Aurora, valued at over $10 billion, is spending hundreds of millions of dollars on its facilities around the world this year, Booth said. During the 2018 takeover, Aurora pledged to continue investing in CanniMed’s facility .

According to the company, the upcoming improvements will turn the Saskatoon facility — now renamed Aurora Prairie — into one of the company’s “science hubs” with a focus on plant genetics, which is important to improve breeding.

Jonathan Page, the company’s chief science officer and a former University of Saskatchewan biology professor, said the facility will focus on plant tissue culture, analytics of cannabis chemicals and plant breeding and cultivation.

“A lot of that $1.5 million goes into new (research and development) cultivation facilities, basically high-tech growth rooms where we can grow plants, learn more about their properties before they go into production,” Page said.
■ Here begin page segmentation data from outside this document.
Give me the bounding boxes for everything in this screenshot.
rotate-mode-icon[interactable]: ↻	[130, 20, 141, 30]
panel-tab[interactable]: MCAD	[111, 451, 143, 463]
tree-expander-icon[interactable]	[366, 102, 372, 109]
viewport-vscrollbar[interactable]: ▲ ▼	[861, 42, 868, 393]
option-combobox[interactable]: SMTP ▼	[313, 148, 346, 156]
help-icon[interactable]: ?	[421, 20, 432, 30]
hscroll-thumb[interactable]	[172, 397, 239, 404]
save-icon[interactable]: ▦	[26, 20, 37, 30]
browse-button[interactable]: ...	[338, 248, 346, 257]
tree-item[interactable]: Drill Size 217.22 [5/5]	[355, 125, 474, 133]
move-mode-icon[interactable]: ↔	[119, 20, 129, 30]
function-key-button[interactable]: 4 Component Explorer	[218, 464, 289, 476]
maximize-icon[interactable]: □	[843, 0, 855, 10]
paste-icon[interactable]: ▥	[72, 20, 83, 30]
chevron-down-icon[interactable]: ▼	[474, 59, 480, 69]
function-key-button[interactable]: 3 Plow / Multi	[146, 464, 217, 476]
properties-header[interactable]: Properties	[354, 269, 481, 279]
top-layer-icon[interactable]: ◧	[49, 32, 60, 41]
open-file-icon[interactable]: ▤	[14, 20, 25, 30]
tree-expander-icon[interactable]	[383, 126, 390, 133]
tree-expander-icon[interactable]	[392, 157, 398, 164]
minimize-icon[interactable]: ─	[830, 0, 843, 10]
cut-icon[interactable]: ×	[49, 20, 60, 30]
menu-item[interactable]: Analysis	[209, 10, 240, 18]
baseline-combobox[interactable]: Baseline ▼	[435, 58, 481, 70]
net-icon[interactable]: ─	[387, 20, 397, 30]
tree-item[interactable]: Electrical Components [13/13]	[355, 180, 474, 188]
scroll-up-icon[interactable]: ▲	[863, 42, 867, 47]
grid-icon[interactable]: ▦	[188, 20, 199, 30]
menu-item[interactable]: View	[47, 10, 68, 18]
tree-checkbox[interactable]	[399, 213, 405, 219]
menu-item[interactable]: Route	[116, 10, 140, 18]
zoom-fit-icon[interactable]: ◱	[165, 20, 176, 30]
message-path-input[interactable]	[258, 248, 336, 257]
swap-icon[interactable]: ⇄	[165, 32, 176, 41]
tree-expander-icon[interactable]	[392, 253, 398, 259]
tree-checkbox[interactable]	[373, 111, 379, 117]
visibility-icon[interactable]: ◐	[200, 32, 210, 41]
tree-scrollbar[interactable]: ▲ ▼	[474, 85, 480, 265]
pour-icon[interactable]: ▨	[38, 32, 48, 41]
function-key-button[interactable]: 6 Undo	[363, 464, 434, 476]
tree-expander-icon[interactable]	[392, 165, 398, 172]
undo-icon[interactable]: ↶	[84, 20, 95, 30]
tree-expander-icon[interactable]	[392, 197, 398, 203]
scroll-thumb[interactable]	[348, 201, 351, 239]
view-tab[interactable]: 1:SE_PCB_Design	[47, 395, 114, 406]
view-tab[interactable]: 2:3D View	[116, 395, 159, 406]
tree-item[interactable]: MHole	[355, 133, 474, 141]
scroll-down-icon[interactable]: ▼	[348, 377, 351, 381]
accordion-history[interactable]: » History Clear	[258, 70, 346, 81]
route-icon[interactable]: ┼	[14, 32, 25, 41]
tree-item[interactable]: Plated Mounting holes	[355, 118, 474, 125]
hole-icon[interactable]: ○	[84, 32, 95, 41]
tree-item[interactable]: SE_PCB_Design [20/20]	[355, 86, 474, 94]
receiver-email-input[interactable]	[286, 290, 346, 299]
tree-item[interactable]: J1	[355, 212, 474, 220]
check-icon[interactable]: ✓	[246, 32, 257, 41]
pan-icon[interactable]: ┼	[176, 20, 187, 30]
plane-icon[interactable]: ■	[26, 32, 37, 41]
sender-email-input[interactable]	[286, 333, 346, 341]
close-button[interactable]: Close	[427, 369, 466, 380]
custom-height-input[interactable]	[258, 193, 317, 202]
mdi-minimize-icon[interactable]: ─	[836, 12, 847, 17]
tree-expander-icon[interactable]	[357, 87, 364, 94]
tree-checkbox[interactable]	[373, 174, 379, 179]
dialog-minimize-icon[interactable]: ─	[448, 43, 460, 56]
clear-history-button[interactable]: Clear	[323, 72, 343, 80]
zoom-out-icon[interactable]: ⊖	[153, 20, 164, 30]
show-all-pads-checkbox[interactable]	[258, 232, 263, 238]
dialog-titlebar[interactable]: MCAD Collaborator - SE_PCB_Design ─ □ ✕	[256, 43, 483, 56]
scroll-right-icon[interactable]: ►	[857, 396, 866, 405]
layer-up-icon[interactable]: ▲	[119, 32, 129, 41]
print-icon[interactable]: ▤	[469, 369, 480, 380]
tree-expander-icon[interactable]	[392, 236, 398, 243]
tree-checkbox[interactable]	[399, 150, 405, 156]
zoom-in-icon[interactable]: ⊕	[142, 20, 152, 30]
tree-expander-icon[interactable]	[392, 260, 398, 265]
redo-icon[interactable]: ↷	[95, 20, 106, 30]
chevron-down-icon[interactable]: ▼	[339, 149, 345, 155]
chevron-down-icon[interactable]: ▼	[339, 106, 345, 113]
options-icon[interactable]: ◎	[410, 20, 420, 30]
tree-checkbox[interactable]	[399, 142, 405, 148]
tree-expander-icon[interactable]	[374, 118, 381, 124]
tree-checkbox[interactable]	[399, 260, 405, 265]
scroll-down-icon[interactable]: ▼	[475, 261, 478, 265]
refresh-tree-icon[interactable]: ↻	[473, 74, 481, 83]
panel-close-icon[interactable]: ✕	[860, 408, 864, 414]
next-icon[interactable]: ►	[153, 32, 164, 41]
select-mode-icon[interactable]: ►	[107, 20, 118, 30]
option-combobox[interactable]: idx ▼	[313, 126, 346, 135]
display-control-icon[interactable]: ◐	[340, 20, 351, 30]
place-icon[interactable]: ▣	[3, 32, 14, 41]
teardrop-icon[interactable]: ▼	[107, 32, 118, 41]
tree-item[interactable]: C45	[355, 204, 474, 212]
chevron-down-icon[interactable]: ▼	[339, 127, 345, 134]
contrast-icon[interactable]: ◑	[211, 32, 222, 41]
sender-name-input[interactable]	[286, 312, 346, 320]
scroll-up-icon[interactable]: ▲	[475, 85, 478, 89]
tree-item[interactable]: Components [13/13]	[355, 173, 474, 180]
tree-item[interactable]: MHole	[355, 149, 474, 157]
The aim, Page said, is to ensure a supply of clean plants to ensure consistency. During Friday’s tour through one of the facility’s new plant tissue labs, technicians wearing white lab coats painstakingly placed cannabis cuttings into sterile jars containing agar.

“The goal of medical cannabis is safety and standardization,” he said.

Aurora continues to market medical cannabis products under the CanniMed brand name . Both Page and Booth said growing acceptance of cannabis in the medical community is expected to continue driving demand.